**Material for this task**.
Start of Block
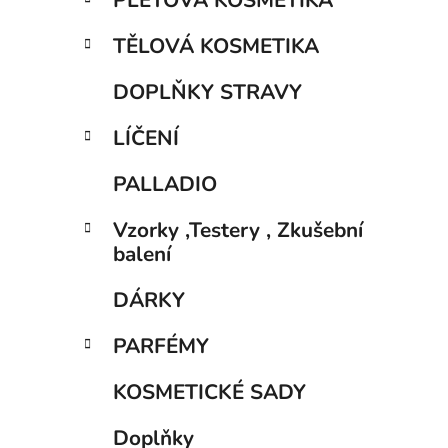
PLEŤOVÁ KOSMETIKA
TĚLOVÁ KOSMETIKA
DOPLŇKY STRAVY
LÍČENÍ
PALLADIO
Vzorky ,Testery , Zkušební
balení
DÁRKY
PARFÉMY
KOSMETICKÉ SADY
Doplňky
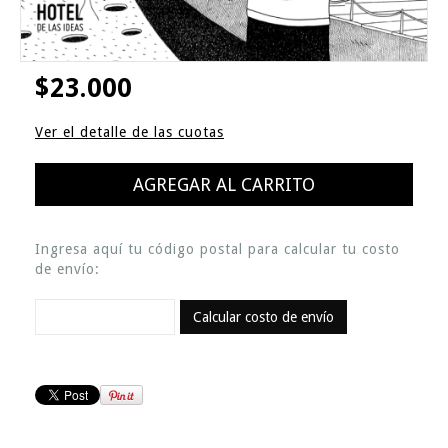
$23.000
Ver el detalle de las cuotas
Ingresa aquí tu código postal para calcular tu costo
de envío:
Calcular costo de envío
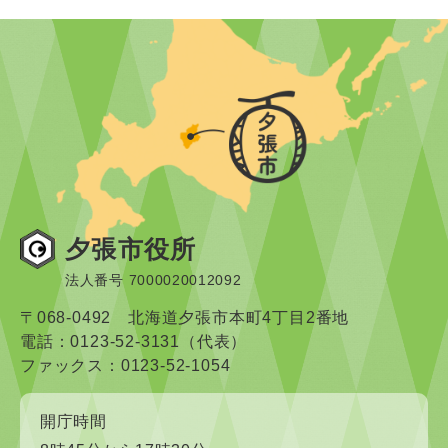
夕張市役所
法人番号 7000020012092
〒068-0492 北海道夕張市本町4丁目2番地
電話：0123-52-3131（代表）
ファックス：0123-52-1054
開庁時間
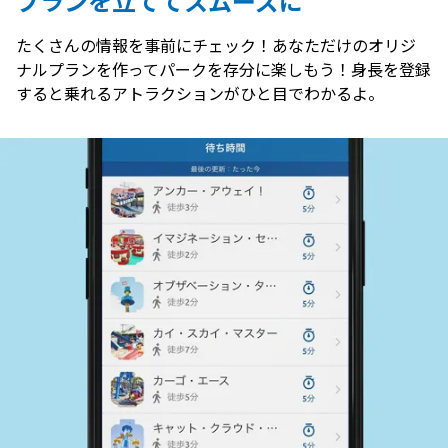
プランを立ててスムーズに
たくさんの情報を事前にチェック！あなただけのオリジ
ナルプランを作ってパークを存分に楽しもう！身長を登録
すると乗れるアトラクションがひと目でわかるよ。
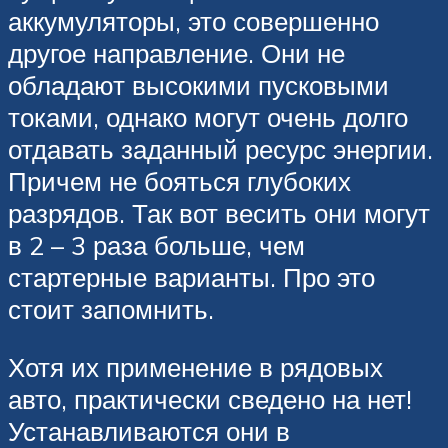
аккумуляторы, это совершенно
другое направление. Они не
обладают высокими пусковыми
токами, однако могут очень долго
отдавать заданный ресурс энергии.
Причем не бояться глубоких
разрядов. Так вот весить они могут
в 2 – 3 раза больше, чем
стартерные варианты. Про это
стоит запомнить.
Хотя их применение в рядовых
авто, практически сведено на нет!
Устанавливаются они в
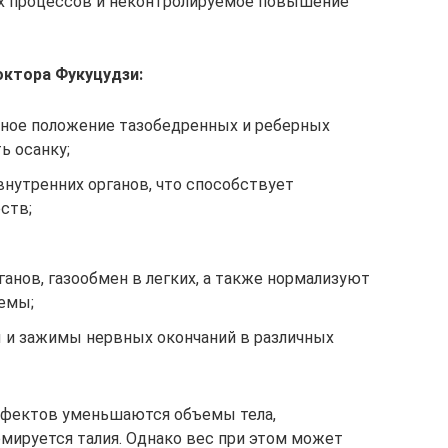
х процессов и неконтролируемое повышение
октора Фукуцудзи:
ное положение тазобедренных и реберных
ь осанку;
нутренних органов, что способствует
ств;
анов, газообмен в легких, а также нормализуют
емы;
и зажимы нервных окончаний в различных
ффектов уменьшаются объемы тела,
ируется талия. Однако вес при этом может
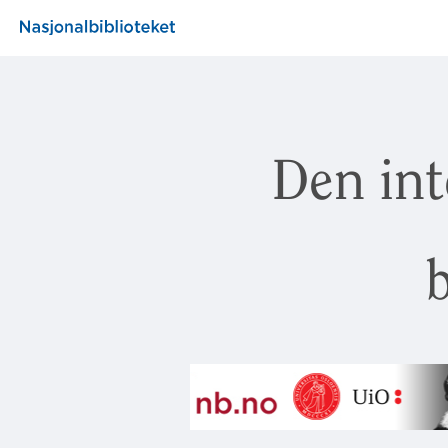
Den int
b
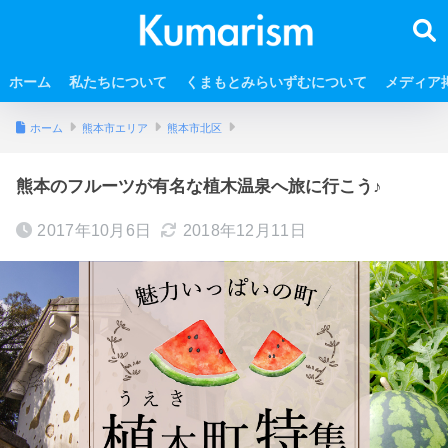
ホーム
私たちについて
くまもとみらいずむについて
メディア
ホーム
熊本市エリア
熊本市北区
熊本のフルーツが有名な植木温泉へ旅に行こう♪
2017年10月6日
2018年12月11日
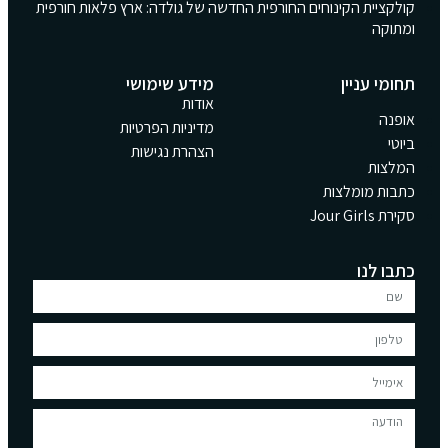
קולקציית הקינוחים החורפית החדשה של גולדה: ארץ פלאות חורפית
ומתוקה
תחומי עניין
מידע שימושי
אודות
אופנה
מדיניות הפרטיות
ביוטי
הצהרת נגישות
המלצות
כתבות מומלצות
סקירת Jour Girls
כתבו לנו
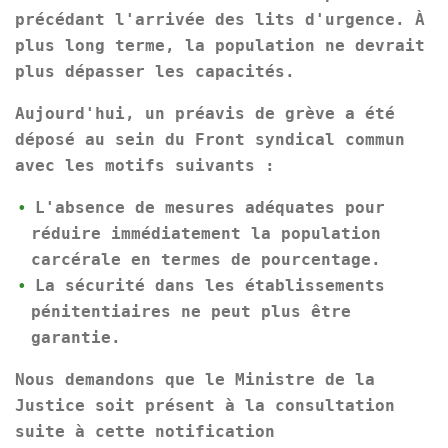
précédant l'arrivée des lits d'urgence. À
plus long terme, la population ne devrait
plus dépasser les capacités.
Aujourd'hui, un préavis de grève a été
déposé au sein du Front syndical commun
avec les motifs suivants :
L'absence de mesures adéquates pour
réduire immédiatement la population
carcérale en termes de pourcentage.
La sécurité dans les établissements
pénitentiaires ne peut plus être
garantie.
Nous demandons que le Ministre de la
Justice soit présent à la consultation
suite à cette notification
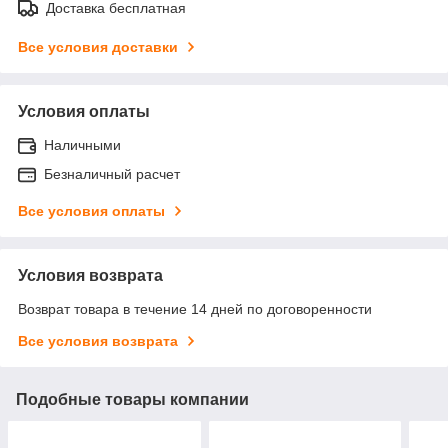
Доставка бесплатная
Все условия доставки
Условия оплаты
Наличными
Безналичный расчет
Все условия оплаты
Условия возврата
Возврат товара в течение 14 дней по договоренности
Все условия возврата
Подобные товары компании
End of Block
Start of Block
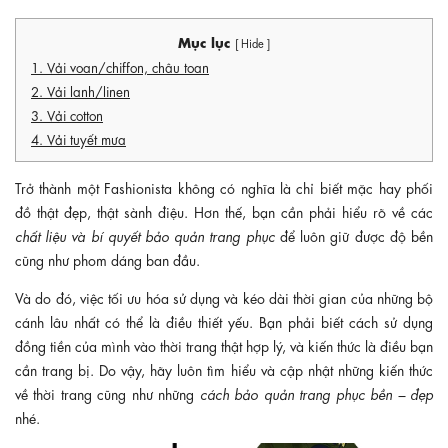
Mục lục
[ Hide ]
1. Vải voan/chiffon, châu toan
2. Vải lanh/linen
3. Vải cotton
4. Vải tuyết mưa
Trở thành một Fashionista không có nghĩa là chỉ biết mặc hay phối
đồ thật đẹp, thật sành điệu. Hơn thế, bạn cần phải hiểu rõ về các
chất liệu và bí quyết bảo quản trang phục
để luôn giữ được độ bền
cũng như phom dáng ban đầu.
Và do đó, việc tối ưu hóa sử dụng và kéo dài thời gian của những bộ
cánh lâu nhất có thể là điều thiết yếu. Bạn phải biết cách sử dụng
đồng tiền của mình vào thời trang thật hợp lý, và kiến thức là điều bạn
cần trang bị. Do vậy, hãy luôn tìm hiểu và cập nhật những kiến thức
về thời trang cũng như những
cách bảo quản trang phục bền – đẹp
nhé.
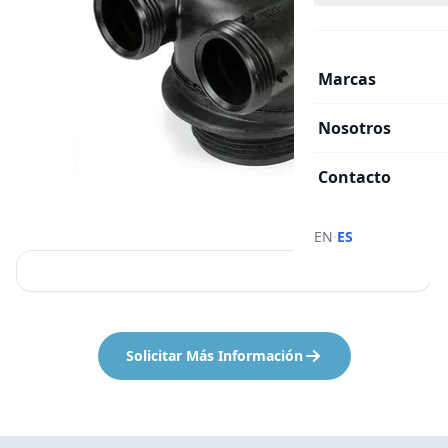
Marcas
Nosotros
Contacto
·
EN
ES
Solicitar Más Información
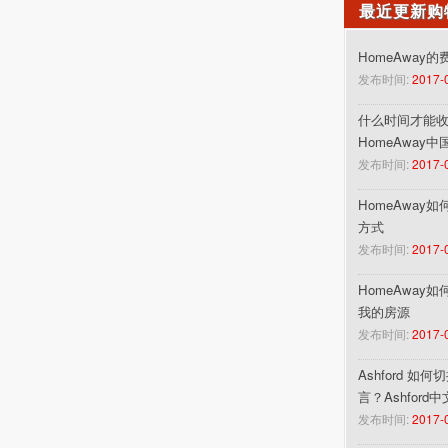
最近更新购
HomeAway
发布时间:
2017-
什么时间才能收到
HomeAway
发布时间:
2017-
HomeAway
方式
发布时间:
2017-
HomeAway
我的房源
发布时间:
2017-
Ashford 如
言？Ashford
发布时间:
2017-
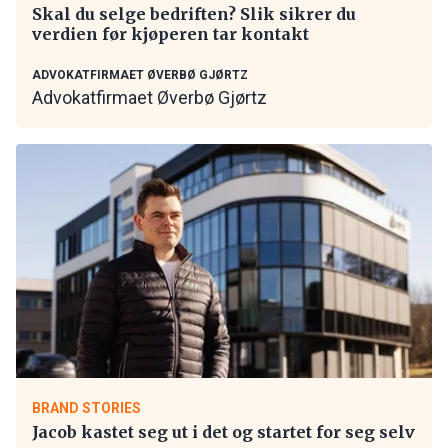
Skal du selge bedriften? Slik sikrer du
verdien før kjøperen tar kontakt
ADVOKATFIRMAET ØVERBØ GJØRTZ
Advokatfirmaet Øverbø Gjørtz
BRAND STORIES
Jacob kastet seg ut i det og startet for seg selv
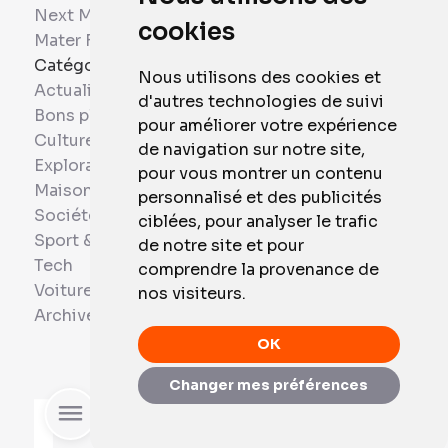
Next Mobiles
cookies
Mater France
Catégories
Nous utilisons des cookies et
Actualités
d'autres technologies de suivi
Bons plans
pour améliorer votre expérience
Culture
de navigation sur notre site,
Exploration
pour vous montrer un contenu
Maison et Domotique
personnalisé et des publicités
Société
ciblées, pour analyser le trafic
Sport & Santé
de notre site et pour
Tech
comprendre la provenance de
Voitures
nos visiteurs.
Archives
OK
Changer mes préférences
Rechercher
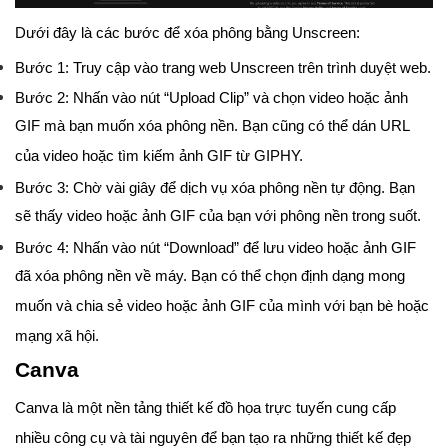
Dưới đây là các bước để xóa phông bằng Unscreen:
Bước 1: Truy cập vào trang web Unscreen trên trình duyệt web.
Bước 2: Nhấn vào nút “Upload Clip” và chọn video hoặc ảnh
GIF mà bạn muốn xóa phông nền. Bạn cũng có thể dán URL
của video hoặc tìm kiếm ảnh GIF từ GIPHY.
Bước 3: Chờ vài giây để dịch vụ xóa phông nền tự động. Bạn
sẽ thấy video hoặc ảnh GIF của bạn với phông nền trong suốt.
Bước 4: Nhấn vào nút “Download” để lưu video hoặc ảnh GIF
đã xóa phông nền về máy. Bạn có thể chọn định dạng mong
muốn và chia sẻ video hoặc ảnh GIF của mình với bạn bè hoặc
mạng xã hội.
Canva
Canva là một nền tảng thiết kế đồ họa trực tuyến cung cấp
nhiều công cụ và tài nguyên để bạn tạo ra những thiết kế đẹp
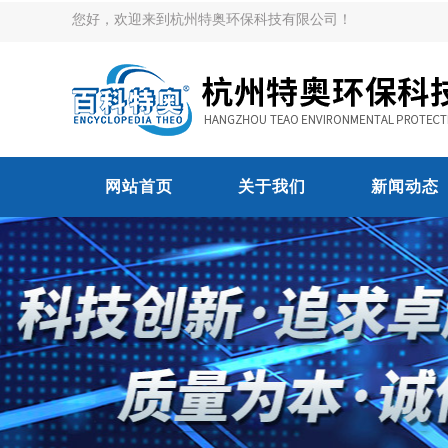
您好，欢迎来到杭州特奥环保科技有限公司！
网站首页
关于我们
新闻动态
End of Block
Start of Block
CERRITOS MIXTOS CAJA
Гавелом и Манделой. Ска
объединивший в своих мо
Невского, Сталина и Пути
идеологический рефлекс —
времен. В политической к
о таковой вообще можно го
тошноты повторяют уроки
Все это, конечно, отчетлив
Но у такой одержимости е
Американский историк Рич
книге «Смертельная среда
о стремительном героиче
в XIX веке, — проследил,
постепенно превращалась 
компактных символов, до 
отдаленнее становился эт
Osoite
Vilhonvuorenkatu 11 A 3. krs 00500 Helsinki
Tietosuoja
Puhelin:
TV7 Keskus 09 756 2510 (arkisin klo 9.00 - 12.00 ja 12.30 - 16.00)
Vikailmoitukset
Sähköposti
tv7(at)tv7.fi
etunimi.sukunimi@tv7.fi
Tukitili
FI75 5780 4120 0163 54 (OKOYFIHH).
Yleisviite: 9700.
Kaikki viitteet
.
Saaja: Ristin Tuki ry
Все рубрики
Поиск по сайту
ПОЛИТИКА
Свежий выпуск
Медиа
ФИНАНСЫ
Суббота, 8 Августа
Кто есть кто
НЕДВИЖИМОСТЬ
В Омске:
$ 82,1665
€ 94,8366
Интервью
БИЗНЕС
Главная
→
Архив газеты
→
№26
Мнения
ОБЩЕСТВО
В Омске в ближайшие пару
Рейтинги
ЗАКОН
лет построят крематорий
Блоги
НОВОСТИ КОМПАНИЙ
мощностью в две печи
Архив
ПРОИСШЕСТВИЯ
End of Block
**Exercise instructions**.
Above are the records; copy from them only the lines starting at the one containing "в 2 – 3 раза больше, чем" and ending at the one containing "Nous demandons que le Ministre de la", exactly and without pictures.

**Written response**.
в 2 – 3 раза больше, чем
стартерные варианты. Про это
стоит запомнить.
Хотя их применение в рядовых
авто, практически сведено на нет!
Устанавливаются они в
х процессов и неконтролируемое повышение
октора Фукуцудзи:
ное положение тазобедренных и реберных
ь осанку;
нутренних органов, что способствует
ств;
анов, газообмен в легких, а также нормализуют
емы;
и зажимы нервных окончаний в различных
ффектов уменьшаются объемы тела,
ируется талия. Однако вес при этом может
Den int
b
ホーム
私たちについて
くまもとみらいずむについて
メディア
ホーム
熊本市エリア
熊本市北区
熊本のフルーツが有名な植木温泉へ旅に行こう♪
2017年10月6日
2018年12月11日
קולקציית הקינוחים החורפית החדשה של גולדה: ארץ פלאות חורפית
ומתוקה
תחומי עניין
מידע שימושי
אודות
אופנה
מדיניות הפרטיות
ביוטי
הצהרת נגישות
המלצות
כתבות מומלצות
סקירת Jour Girls
כתבו לנו
précédant l'arrivée des lits d'urgence. À
plus long terme, la population ne devrait
plus dépasser les capacités.
Aujourd'hui, un préavis de grève a été
déposé au sein du Front syndical commun
avec les motifs suivants :
L'absence de mesures adéquates pour
réduire immédiatement la population
carcérale en termes de pourcentage.
La sécurité dans les établissements
pénitentiaires ne peut plus être
garantie.
Nous demandons que le Ministre de la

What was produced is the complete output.